BAB 31

70 5 0
                                    

Indonesia, 4 April 2026

Suasana rumah sakit masih terlihat sibuk walaupun langit sudah gelap. Langkah-langkah orang berkain putih meninggalkan jejak di dinginnya lantai keramik di malam hari. Namun semangat mereka harus tetap seperti bangun di pagi hari.

“Naila, akan ada seseorang yang ingin bertemu denganmu malam ini,” kata salah seorang staf di rumah sakit tempat Naila bekerja.

“Malam ini?”

“Ya, sepertinya ia sudah berada di ruanganmu sekarang,” kata staf itu lagi.

Naila baru saja berencana pulang setelah menyelesaikan urusannya bersama salah seorang dokter bedah. Sudah hampir genap dua tahun Naila bekerja sebagai psikolog di salah satu rumah sakit di kotanya. Ia berhasil wisuda di awal tahun 2024 dan mencoba melamar pekerjaan ke luar negeri. Namun semuanya ditolak dan akhirnya setengah tahun kemudian ia berhasil di terima di rumah sakit yang sekarang.

Kaki Naila melangkah dengan yakin menuju ruangannya. Pekerjaannya sebagai seorang psikolog terasa menyenangkan walaupun terkadang terasa sulit. Ia sadar semua pekerjaan memiliki kelebihan dan kekurangannya masing-masing. Akan tetapi ia selalu bahagia ketika berinteraksi langsung dan berhasil menyelesaikan keluhan pasien. Untuk itulah, ia masih bersedia bekerja sampai malam seperti hari ini dan nyaris hampir setiap harinya.

Langkah Naila berhenti di ruangan yang bertuliskan ‘Minaila Harmoni, S.Psi.’ di bagian atas pintunya. Ia sempat tersenyum sebelum membuka pintu dan menyapa langsung pasiennya. Akan tetapi bukannya mengeluarkan kata-kata, mata Naila malah langsung membesar karena terkejut melihat sosok yang duduk di depannya.

“A- anda…”

“Selamat malam, Naila-ssi. Saya Seo Jin,” katanya sambil tersenyum. “Mungkin Anda lupa. Saya adalah manajer BST.”

“Ada apa… Anda datang ke sini dan menemui saya?”

“Saya datang mewakili agensi untuk meminta Anda secara pribadi untuk bekerja sebagai psikolog BST.”

“Saya? Tapi… kenapa bisa?”

“Dr. Chan yang menyampaikan secara langsung kepada saya,” kata Seo Jin.

Naila menunduk dan menutup matanya dengan erat. “Maafkan saya, Seo Jin-ssi. Saya tidak bisa lagi kembali ke sana.”

“Kenapa? Saya tau kalau dua tahun yang lalu Anda datang kembali ke Korea walaupun tidak berkunjung ke kantor ataupun apartemen mereka,” kata Seo Jin.

Setelah menamatkan kuliahnya dan ditolak atas lamaran kerja keluar negeri, Naila memang pernah kembali ke Korea untuk menyelesaikan kasus Harvian. Pria itu mendapatkan persidangan ulang. Naila pun diminta hadir sebagai saksi dan keluarga.

Sesampainya di sana, Naila dapat melihat wajah Harvian untuk pertama kalinya sejak kejadian yang sudah menimpanya dulu. Naila memang tidak pernah menemui Harvian bahkan setelah sehat dari amnesianya. Ia terlalu takut saat mengingat kejadian yang membuatnya trauma pergi ke toilet sendirian. Akan tetapi, Harvian tetaplah adik papanya dan sejujurnya, Naila pun tidak membencinya.

Kemudian Naila meminta untuk mengurangi hukuman Harvian sehingga hukumannya akan berakhir dalam dua tahun.
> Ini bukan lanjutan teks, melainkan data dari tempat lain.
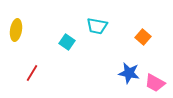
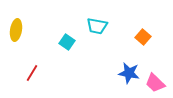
pink trapezoid: rotated 15 degrees clockwise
Lalu Naila berniat untuk langsung pulang karena sudah pergi dan kembali meninggalkan ibunya sendirian. Tetapi Harvian memohon untuk bisa bertemu dengannya. Ia pun setuju dan menemui pamannya itu untuk pertama kali dan berbincang dengannya.

“Naila, terima kasih,” kata Harvian lemah.

“Saya tau ini semua bukan hanya kesalahan Anda. Anda melakukannya demi adik tiri saya,” kata Naila. “Saya juga tidak membenci Anda.”